Posted by: namineko | 2008.05.07 21:34
「品質を維持するためには一定の監査時間が必要である」というのは、ある事象に対する手続や判断にばらつきがないようにするという意味での理解は、監査サービスの提供者の論理として非常に分かりやすいのですが、どうも受ける側はそのように受け止めていないような感じです。
無料配布物の内容とか、往査者がいろいろなことを知っていて何でもよく聞けるとか、そういう受け止め方をしている向きがいらっしゃいませんか。
Posted by: 閑人 | 2008.05.07 21:39
naminekoさん、閑人さん、コメントありがとうございます。
標準化という場合には、何をどこまで標準化するかということを意識する必要があるかもしれませんね。
方針レベル、目標レベル、プロセスレベル、もっと具体的な手順レベル。

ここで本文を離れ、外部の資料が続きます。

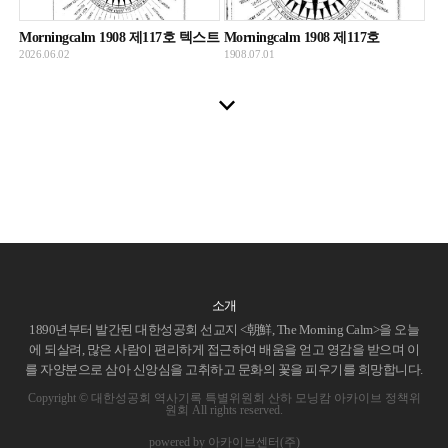
Morningcalm 1908 제117호 텍스트
Morningcalm 1908 제117호
2026.06.02
1908.07.01
소개
1890년부터 발간된 대한성공회 선교지 <朝鮮, The Morning Calm>을 오늘
에 되살려, 많은 사람이 편리하게 접근하여 배움을 얻고 영감을 받으며 이
를 자양분으로 삼아 신앙심을 고취하고 문화의 꽃을 피우기를 희망합니다.
Copyright © 대한성공회 역사기록 특별위원회 산하 모닝캄 아카이브 정책위
원회 All rights reserved.
powered by 아카이브센터(주)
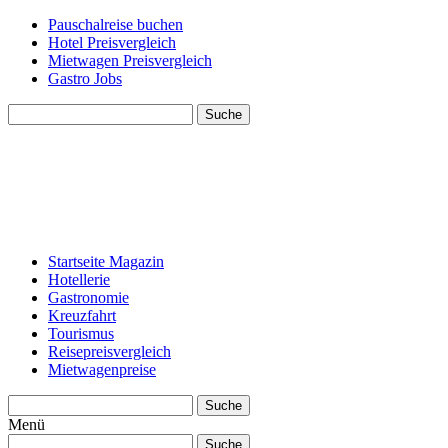
Pauschalreise buchen
Hotel Preisvergleich
Mietwagen Preisvergleich
Gastro Jobs
Suche
Startseite Magazin
Hotellerie
Gastronomie
Kreuzfahrt
Tourismus
Reisepreisvergleich
Mietwagenpreise
Suche
Menü
Suche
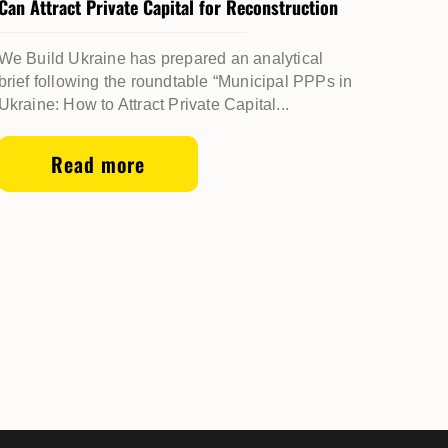
Can Attract Private Capital for Reconstruction
We Build Ukraine has prepared an analytical
brief following the roundtable “Municipal PPPs in
Ukraine: How to Attract Private Capital...
Read more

。。いろいろとあるのでしょうね。。。
クライアントの期待と監査報告書利用者の期待というのが必ずしも一緒ではないと思うので、監査の品質って難しいのかもしれませんね。
社会的に監査の品質レベルって合意されているのでしょうけど。。。
Posted by: 丸山満彦 | 2008.05.12 11:20
>社会的に監査の品質レベルって合意されているのでしょうけど。。。
そういう「前提」で社会は動いていますね。
本来は、開示情報の「品質」が先に議論されるべきですが、「適正」「不適正」だけでばっさり割り切る割にはその境目がハッキリしていないところに問題ないのでしょうか。
Posted by: 閑人 | 2008.05.14 05:43
閑人さん、コメントありがとうございます。
> 開示情報の「品質」が先に議論されるべきですが、「適正」「不適正」だけでばっさり割り切る割にはその境目がハッキリしていないところに問題ないのでしょうか。
いわれてみればそのとおりですね。。。